§ Activity: In the entries below, how many lines hold the string "Skyddspallar"? Give only the number.

○ ○ ○ ○ ○ ○ ○

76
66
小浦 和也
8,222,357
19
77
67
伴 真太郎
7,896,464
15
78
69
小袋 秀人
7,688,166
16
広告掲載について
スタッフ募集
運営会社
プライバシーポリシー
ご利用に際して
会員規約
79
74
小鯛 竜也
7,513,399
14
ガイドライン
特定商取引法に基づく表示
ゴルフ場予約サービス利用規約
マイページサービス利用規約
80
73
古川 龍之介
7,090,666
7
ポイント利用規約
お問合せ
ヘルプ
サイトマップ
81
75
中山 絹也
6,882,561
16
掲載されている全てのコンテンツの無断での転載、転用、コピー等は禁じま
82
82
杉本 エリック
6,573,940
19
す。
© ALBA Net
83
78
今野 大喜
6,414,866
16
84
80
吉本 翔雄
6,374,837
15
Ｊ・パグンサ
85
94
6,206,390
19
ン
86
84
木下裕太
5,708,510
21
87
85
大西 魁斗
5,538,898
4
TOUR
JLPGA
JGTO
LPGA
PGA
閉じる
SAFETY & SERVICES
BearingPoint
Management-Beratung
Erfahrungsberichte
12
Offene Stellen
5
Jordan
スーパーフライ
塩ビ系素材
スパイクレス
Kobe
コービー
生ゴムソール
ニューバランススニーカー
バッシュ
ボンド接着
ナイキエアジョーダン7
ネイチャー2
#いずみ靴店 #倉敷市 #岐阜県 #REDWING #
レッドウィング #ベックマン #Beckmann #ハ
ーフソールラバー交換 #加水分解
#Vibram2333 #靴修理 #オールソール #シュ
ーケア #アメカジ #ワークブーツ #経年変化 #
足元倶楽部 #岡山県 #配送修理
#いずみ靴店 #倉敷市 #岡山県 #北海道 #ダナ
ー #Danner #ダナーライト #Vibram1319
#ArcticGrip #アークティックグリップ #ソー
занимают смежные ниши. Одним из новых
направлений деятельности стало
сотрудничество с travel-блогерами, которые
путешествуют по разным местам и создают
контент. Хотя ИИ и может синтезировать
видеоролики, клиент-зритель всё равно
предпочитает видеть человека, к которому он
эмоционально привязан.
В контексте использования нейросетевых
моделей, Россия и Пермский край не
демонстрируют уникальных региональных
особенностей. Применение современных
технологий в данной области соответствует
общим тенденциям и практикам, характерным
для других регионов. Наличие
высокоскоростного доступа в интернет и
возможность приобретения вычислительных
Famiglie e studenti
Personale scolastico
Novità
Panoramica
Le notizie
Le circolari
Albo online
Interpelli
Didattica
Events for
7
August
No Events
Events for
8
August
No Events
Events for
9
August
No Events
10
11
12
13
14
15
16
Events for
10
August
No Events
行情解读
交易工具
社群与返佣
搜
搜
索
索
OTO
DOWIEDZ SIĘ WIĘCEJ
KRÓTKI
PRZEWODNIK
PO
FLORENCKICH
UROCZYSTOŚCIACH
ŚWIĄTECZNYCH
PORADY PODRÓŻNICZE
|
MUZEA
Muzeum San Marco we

○ ○ ○ ○ ○ ○ ○

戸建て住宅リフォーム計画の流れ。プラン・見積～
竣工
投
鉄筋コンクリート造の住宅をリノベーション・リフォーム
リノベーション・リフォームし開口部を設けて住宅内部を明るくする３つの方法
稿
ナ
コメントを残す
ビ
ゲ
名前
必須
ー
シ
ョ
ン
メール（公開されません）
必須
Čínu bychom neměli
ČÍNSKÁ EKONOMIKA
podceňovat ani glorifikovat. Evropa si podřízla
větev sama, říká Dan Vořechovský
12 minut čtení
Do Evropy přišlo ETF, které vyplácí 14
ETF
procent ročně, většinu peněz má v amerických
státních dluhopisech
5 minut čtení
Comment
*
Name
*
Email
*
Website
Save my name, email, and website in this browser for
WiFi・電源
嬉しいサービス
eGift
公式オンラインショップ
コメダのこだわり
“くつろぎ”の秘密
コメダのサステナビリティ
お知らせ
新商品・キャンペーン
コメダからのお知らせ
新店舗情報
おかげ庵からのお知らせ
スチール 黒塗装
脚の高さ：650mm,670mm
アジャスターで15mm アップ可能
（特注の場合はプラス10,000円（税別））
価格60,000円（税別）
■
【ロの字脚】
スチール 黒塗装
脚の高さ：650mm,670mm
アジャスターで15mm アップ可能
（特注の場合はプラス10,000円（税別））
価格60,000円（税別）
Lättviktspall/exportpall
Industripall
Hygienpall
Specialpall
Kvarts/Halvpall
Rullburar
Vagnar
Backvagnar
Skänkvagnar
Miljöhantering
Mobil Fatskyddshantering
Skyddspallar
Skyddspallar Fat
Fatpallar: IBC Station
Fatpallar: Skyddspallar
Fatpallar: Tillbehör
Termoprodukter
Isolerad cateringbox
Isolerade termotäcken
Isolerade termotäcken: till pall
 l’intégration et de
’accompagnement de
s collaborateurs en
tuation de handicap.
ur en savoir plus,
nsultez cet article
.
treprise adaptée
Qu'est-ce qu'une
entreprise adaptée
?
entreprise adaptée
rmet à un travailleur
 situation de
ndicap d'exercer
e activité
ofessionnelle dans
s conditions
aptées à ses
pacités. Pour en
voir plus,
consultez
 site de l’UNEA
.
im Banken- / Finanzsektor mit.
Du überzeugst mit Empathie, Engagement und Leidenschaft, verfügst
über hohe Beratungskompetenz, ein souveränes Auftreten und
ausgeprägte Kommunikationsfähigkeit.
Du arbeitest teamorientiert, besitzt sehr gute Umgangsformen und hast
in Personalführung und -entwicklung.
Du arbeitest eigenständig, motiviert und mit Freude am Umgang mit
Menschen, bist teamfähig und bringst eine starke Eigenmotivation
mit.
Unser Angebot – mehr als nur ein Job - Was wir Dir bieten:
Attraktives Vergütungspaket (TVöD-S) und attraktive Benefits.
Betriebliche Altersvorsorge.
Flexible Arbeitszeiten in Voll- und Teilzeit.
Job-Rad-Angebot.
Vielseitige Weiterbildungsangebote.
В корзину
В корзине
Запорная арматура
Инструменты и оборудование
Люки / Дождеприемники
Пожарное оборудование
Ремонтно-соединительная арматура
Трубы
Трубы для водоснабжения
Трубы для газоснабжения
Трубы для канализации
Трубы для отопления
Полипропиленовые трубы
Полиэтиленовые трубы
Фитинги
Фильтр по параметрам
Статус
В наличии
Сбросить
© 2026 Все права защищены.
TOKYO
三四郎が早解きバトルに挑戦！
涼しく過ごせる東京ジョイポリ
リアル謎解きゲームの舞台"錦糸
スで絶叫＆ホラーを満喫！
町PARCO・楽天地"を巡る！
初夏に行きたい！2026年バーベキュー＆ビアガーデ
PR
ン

○ ○ ○ ○ ○ ○ ○

§ Answer to the problem: 3